:: What you are asked to do ::
Word for word, set down every line of the entries below from the line with "ifadelerinden ortaya çıkan tablo" to the line with "Tutuklanan CHP Silivri İlçe", including both, and no other line.
-- -- --
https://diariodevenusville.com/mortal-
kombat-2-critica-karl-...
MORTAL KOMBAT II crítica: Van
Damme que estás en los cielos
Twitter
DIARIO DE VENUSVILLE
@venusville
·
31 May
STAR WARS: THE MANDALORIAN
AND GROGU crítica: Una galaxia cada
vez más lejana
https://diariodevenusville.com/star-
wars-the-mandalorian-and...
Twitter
-- -- --
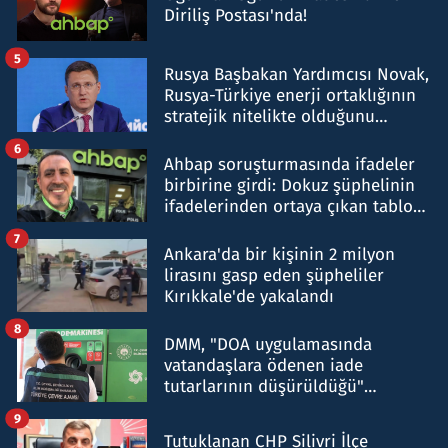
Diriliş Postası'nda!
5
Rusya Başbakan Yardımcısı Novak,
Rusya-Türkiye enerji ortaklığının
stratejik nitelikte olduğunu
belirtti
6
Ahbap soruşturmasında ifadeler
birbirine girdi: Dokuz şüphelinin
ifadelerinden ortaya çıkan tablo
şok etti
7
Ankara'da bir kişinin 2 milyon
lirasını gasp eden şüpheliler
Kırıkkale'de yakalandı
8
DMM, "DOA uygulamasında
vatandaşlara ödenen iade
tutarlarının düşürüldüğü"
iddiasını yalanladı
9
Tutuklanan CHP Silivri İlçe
-- -- --
:: Task answer ::
ifadelerinden ortaya çıkan tablo
şok etti
7
Ankara'da bir kişinin 2 milyon
lirasını gasp eden şüpheliler
Kırıkkale'de yakalandı
8
DMM, "DOA uygulamasında
vatandaşlara ödenen iade
tutarlarının düşürüldüğü"
iddiasını yalanladı
9
Tutuklanan CHP Silivri İlçe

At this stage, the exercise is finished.